“QUERIDOS REYES MAGOS”

Escribe Hernán Sotullo (*)

Como aquella idealizada y precoz noviecita, repleta su rostro de sonrisas, pecas y trencitas, las vacaciones sin horarios escolares, extendidas en interminables partidos de fútbol en la rambla con la pelota de goma, imaginando a los cracks de nuestros equipos favoritos, o los fabulosos cuentos del vecino que nos ilusionaba con un árbol que se erguía en el fondo de su casa, cuyo fruto aseguraba eran bicicletas.

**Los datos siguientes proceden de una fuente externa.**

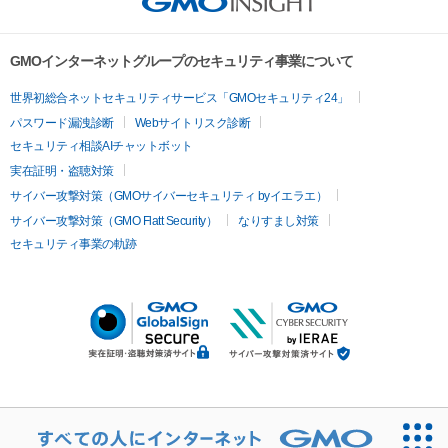
GMOインターネットグループのセキュリティ事業について
世界初総合ネットセキュリティサービス「GMOセキュリティ24」
パスワード漏洩診断
Webサイトリスク診断
セキュリティ相談AIチャットボット
実在証明・盗聴対策
サイバー攻撃対策（GMOサイバーセキュリティ byイエラエ）
サイバー攻撃対策（GMO Flatt Security）
なりすまし対策
セキュリティ事業の軌跡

Cómo otras tantas fantasías de la edad de los sueños, fueron esas lejanas noches de Reyes, en las que la ansiedad apenas nos permitía pegar los ojos, sospechando lo que hallaríamos junto a los zapatos al día siguiente.

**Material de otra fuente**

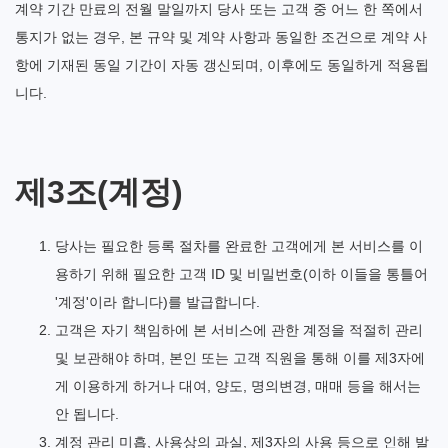
계약 기간 만료의 전월 말일까지 당사 또는 고객 중 어느 한 쪽에서
통지가 없는 경우, 본 규약 및 계약 사항과 동일한 조건으로 계약 사
항에 기재된 동일 기간이 자동 갱신되며, 이후에도 동일하게 적용됩
니다.
제3조(계정)
당사는 필요한 등록 절차를 완료한 고객에게 본 서비스를 이
용하기 위해 필요한 고객 ID 및 비밀번호(이하 이들을 통틀어
'계정'이라 합니다)를 발급합니다.
고객은 자기 책임하에 본 서비스에 관한 계정을 적절히 관리
및 보관해야 하며, 본인 또는 고객 직원을 통해 이를 제3자에
게 이용하게 하거나 대여, 양도, 명의변경, 매매 등을 해서는
안 됩니다.
계정 관리 미흡, 사용상의 과실, 제3자의 사용 등으로 인해 발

Previamente, en el barrio, los chicos arriesgábamos las más diversas conjeturas para elucubrar extravagantes hipótesis. Para algunos, los hombres de Oriente entraban a la casa con sus camellos por el agujero de la cerradura de la puerta de ingreso, pero para otros, eran tan mágicos que atravesaban las paredes.

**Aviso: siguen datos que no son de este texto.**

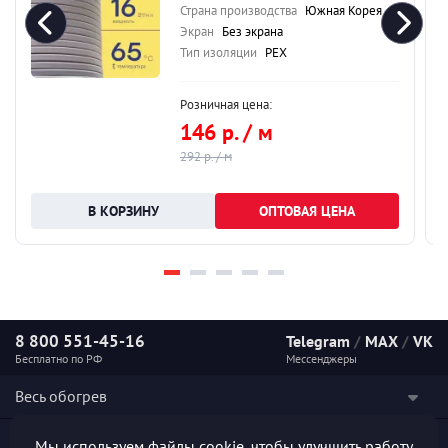
Страна производства
Южная Корея
Экран
Без экрана
Тип изоляции
PEX
Розничная цена:
146 р. / м
292 р. / м
ОПТОВАЯ ЦЕНА
8 800 551-45-16
Telegram
/
MAX
/
VK
Бесплатно по РФ
Мессенджеры
Весь обогрев
Наши услуги
Мы используем файлы cookie, чтобы улучшить работу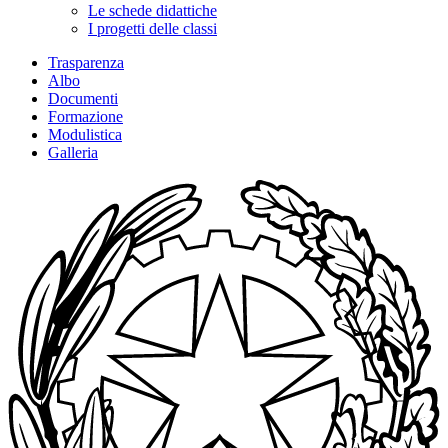
Le schede didattiche
I progetti delle classi
Trasparenza
Albo
Documenti
Formazione
Modulistica
Galleria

Todo transcurría mientras cortábamos pasto del patio que luego, junto al recipiente con agua, dejábamos al lado del par de zapatos y la consabida cartita, cuyo contenido ya conocían nuestros padres, y que invariablemente encabezaba el irremplazable “Querido Reyes Magos”. No había, ni habrá, ninguna otra fórmula que la sustituya.

Y después de haber dado mil vueltas en la cama, venía el temprano despertar, alejado de toda pereza, para hallar el deseo pedido. Por supuesto, que ya había desaparecido el pasto y el agua, sin dejar la menor huella o sólo algún vestigio de ella.

Todavía no habíamos leído a Sir Arthur Conan Doyle para representarnos a su detectivesco personaje Sherlock Holmes, con su inseparable ladero el Dr. Watson, y procurar imitar sus pormenorizadas deducciones, capaces de resolver los más intrincados y misteriosos casos.

Así, nuestra edad de inocencia no nos permitía contrariar hechos fácilmente refutables: ¿Cómo los Reyes podían visitar esa madrugada todas las casas del mundo simultáneamente? ¿O preguntarnos por el hambre y la sed insaciables de los camellos, que consumían el pasto y bebían el agua en cada uno de los hogares, sin que ninguna cantidad los conformara? Pero si hubiéramos ahondado en esas cuestiones, nuestra ilusión habría sucumbido irremediablemente muy pronto.

Pero crecimos, supimos toda la verdad, y ya no pusimos más los zapatos. Los Reyes Magos dejaron de pasar. Sin embargo, razonemos que Melchor, Gaspar y Baltasar realmente existen con sus camellos famélicos, y poblemos nuestras vidas de nuevas ilusiones, sueños, fantasías, esperanzas e imaginación, para que nos auxilien a construir otro país, el de la justica, la solidaridad, la convivencia civilizada, la riqueza equitativamente distribuida, y donde haya regalos para todos, para que nuevamente cobre fuerza aquel imbatible enunciado: “Queridos Reyes Magos”.